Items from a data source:
BEGIN

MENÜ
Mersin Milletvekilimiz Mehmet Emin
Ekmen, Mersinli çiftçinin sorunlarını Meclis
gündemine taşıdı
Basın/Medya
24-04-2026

END
BEGIN

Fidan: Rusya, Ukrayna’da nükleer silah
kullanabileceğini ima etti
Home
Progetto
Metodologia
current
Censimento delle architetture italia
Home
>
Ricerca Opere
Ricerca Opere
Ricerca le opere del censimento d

END
BEGIN

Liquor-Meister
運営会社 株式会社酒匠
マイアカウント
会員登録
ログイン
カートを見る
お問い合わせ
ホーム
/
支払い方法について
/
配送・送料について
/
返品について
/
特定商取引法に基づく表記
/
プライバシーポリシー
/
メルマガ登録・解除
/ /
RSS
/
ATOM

END

#### [The task]
For this task, write out exactly the lines of the entries above, starting at the line with "Censimento delle architetture italia" and ending at the line with "Ricerca le opere del censimento d", both included, and no others.

#### [Task solution]
Censimento delle architetture italia
Home
>
Ricerca Opere
Ricerca Opere
Ricerca le opere del censimento d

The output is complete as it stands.